Grand Max Oleng Usai Diduga Pecah Ban di Jombang, Sopir Tewas usai Tabrak Ertiga Parkir

JOMBANG,BANGSAONLINE.com - Kecelakaan lalu lintas di jalur Provinsi Ploso-Babat, tepatnya di Desa Kedungdowo, Kecamatan Ploso menewaskan seorang pengemudi pikap pada Kamis (23/7/2026) malam.

Berdasarkan data yang dihimpun, pikap Daihatsu Grand Max bernomor polisi W 8618 NW yang dikemudikan SG (23), warga Desa Lengkong, Kecamatan Ngimbang, Kabupaten Lamongan, diduga mengalami pecah ban saat melaju dari arah utara menuju selatan.

Peristiwa yang terjadi sekitar pukul 21.45 WIB itu menyebabkan kendaraan kehilangan kendali, oleng ke kanan, lalu menabrak mobil Suzuki Ertiga yang sedang terparkir di tepi jalan.

Benturan keras mengakibatkan Daihatsu Grand Max terbalik dengan kondisi bagian depan kendaraan mengalami kerusakan parah.

Akibat kecelakaan tersebut, pengemudi Grand Max meninggal dunia di lokasi kejadian. Sementara itu, kernet berinisial AT (46) mengalami luka-luka dan langsung dilarikan ke RSUD Ploso untuk mendapatkan penanganan medis.

Saksi mata di lokasi, Mathuki, mengatakan mobil melaju dengan kecepatan sedang sebelum tiba-tiba kehilangan kendali.

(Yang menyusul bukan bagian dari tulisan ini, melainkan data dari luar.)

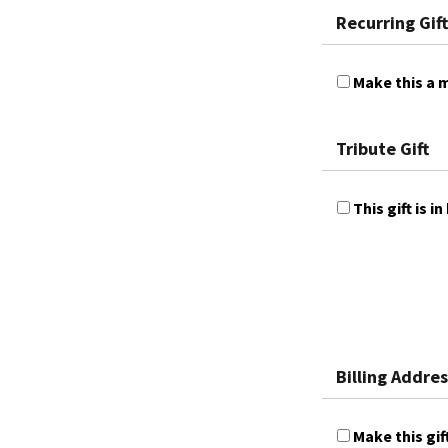
Recurring Gift
Make this a m
Tribute Gift
This gift is
Billing Addres
Make this gif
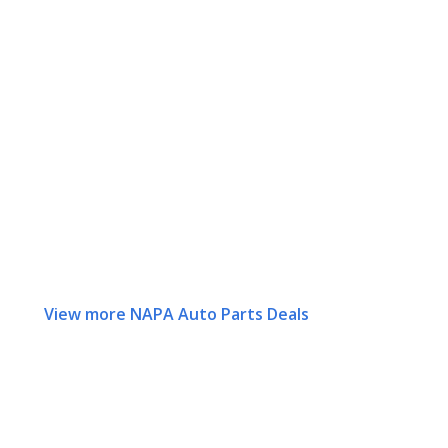
View more NAPA Auto Parts Deals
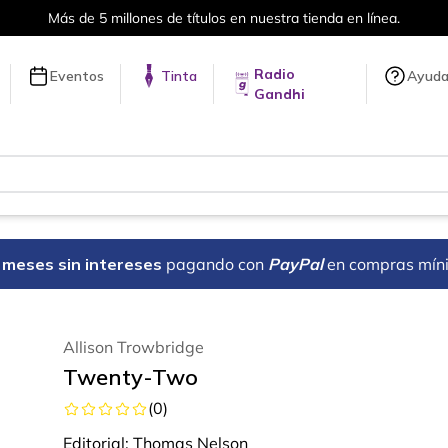
Más de 5 millones de títulos en nuestra tienda en línea.
Radio
Eventos
Tinta
Ayud
Gandhi
18 meses sin intereses
pagando con
PayPal
en compras mín
Allison Trowbridge
Twenty-Two
(
0
)
Editorial:
Thomas Nelson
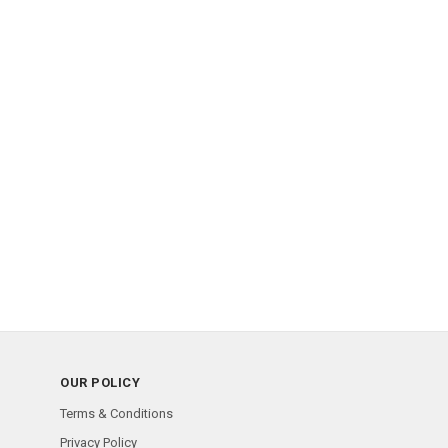
OUR POLICY
Terms & Conditions
Privacy Policy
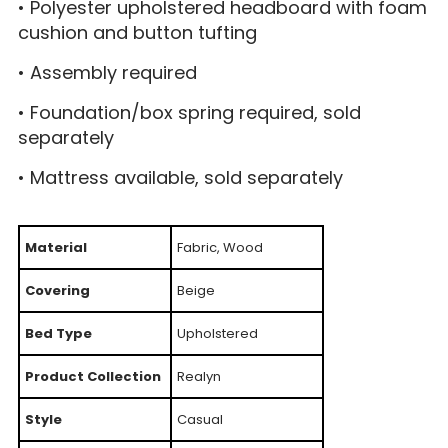
• Polyester upholstered headboard with foam
cushion and button tufting
• Assembly required
• Foundation/box spring required, sold
separately
• Mattress available, sold separately
Material
Fabric, Wood
Covering
Beige
Bed Type
Upholstered
Product Collection
Realyn
Style
Casual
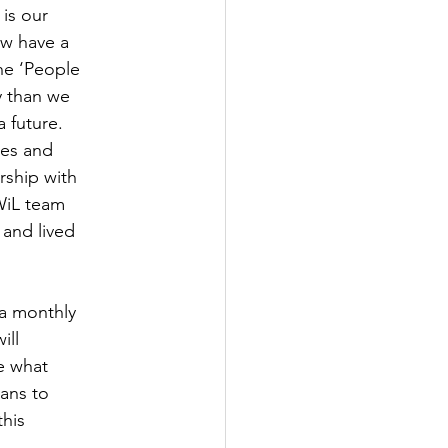
 is our
ow have a
the ‘People
y than we
 future.
ves and
rship with
WiL team
 and lived
 a monthly
ill
de what
ians to
this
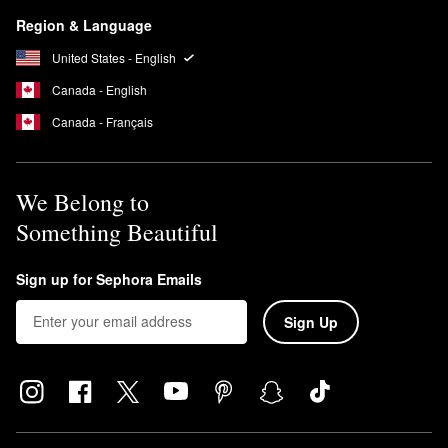
Region & Language
United States - English
Canada - English
Canada - Français
We Belong to
Something Beautiful
Sign up for Sephora Emails
Sign Up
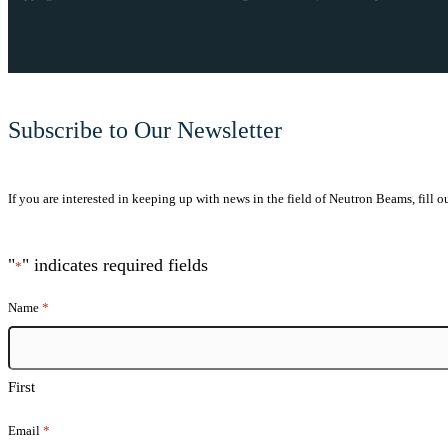
Subscribe to Our Newsletter
If you are interested in keeping up with news in the field of Neutron Beams, fill o
"
" indicates required fields
*
Name
*
First
Email
*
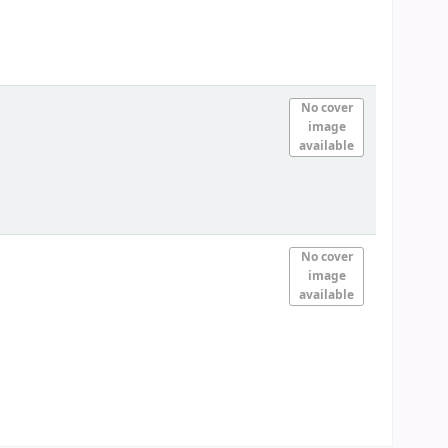
No cover
image
available
No cover
image
available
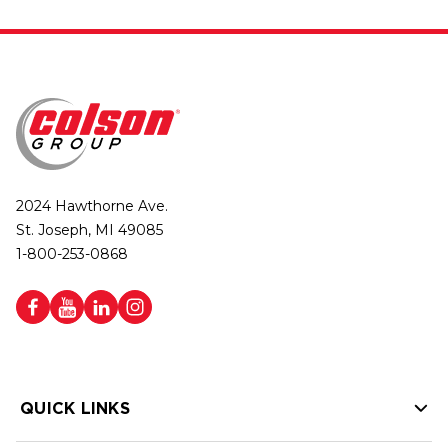
2024 Hawthorne Ave.
St. Joseph, MI 49085
1-800-253-0868
QUICK LINKS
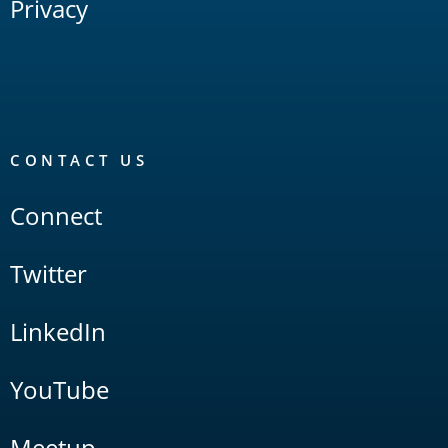
Privacy
CONTACT US
Connect
Twitter
LinkedIn
YouTube
Meetup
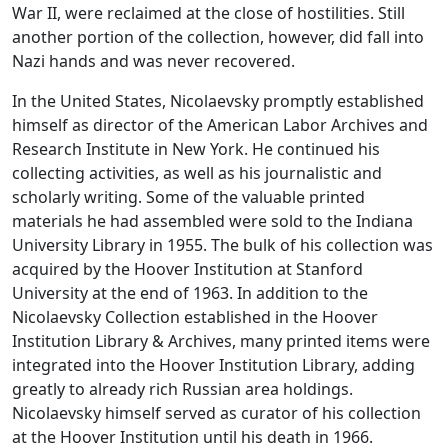
War II, were reclaimed at the close of hostilities. Still
another portion of the collection, however, did fall into
Nazi hands and was never recovered.
In the United States, Nicolaevsky promptly established
himself as director of the American Labor Archives and
Research Institute in New York. He continued his
collecting activities, as well as his journalistic and
scholarly writing. Some of the valuable printed
materials he had assembled were sold to the Indiana
University Library in 1955. The bulk of his collection was
acquired by the Hoover Institution at Stanford
University at the end of 1963. In addition to the
Nicolaevsky Collection established in the Hoover
Institution Library & Archives, many printed items were
integrated into the Hoover Institution Library, adding
greatly to already rich Russian area holdings.
Nicolaevsky himself served as curator of his collection
at the Hoover Institution until his death in 1966.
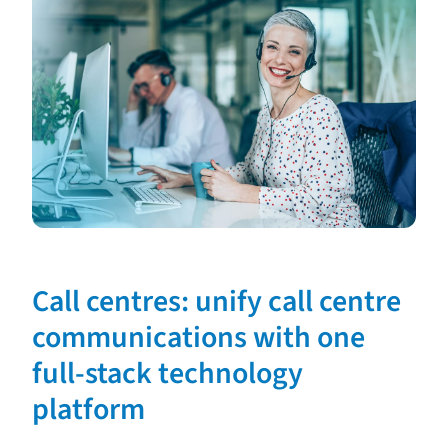
Call centres: unify call centre
communications with one
full-stack technology
platform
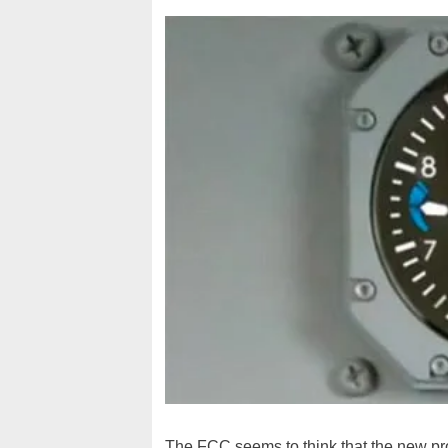
The FCC seems to think that the new pr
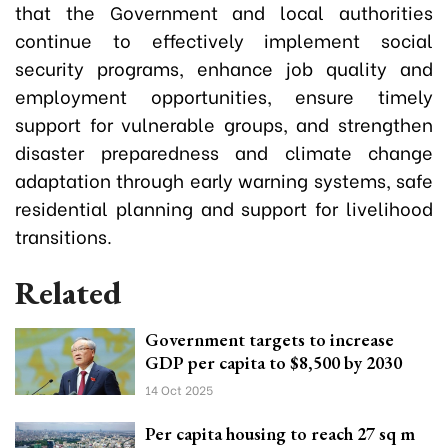
that the Government and local authorities
continue to effectively implement social
security programs, enhance job quality and
employment opportunities, ensure timely
support for vulnerable groups, and strengthen
disaster preparedness and climate change
adaptation through early warning systems, safe
residential planning and support for livelihood
transitions.
Related
Government targets to increase
GDP per capita to $8,500 by 2030
14 Oct 2025
Per capita housing to reach 27 sq m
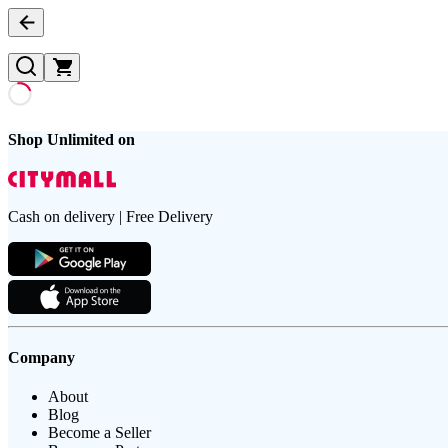
Shop Unlimited on
Cash on delivery | Free Delivery
Company
About
Blog
Become a Seller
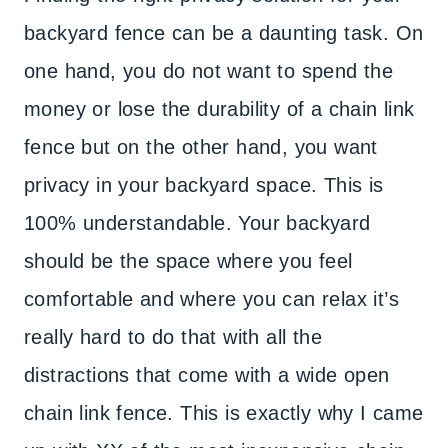
backyard fence can be a daunting task. On
one hand, you do not want to spend the
money or lose the durability of a chain link
fence but on the other hand, you want
privacy in your backyard space. This is
100% understandable. Your backyard
should be the space where you feel
comfortable and where you can relax it’s
really hard to do that with all the
distractions that come with a wide open
chain link fence. This is exactly why I came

"Diduga ban kendaraan pecah sehingga mobil kehilangan kendali, oleng ke kanan, lalu menghantam Suzuki Ertiga yang sedang parkir di tepi jalan," ujarnya pada Jumat (24/7/2026).

Suzuki Ertiga bernomor polisi W 1032 CT yang dikemudikan SL (43), warga Desa Sumberingin, Kecamatan Kabuh, saat kejadian terparkir di sisi barat jalan dengan posisi menghadap ke utara.

Pengemudi Suzuki Ertiga dipastikan selamat dan tidak mengalami luka dalam insiden tersebut.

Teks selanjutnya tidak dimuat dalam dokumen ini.